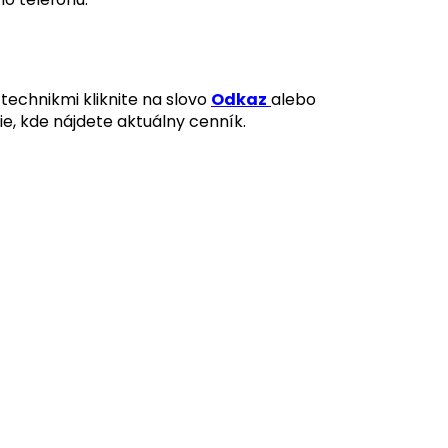
technikmi kliknite na slovo
Odkaz
alebo
ie, kde nájdete aktuálny cenník.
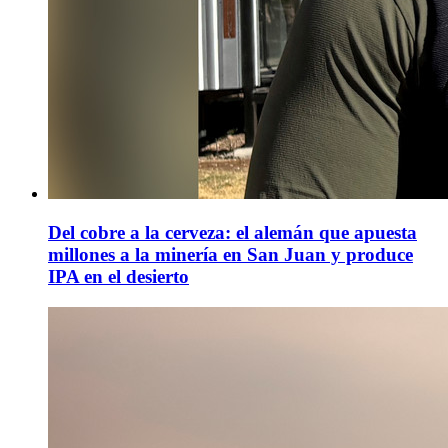
Del cobre a la cerveza: el alemán que apuesta
millones a la minería en San Juan y produce
IPA en el desierto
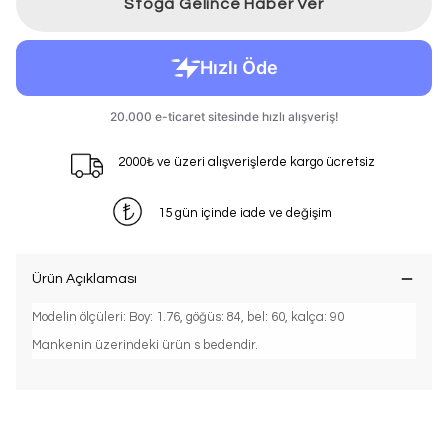
Stoğa Gelince Haber Ver
2000₺ ve üzeri alışverişlerde kargo ücretsiz
15 gün içinde iade ve değişim
Ürün Açıklaması
Modelin ölçüleri: Boy: 1.76, göğüs: 84, bel: 60, kalça: 90
Mankenin üzerindeki ürün s bedendir.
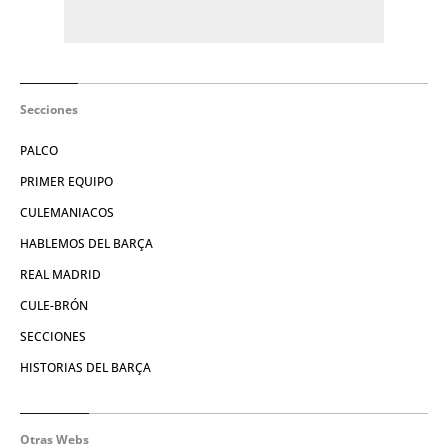
Secciones
PALCO
PRIMER EQUIPO
CULEMANIACOS
HABLEMOS DEL BARÇA
REAL MADRID
CULE-BRÓN
SECCIONES
HISTORIAS DEL BARÇA
Otras Webs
══════════
● Work instructions
All of the entries above are to be written out exactly, with no pictures.

● Reply
technikmi kliknite na slovo
Odkaz
alebo
ie, kde nájdete aktuálny cenník.
Del cobre a la cerveza: el alemán que apuesta
millones a la minería en San Juan y produce
IPA en el desierto
Stoğa Gelince Haber Ver
2000₺ ve üzeri alışverişlerde kargo ücretsiz
15 gün içinde iade ve değişim
Ürün Açıklaması
Modelin ölçüleri: Boy: 1.76, göğüs: 84, bel: 60, kalça: 90
Mankenin üzerindeki ürün s bedendir.
Secciones
PALCO
PRIMER EQUIPO
CULEMANIACOS
HABLEMOS DEL BARÇA
REAL MADRID
CULE-BRÓN
SECCIONES
HISTORIAS DEL BARÇA
Otras Webs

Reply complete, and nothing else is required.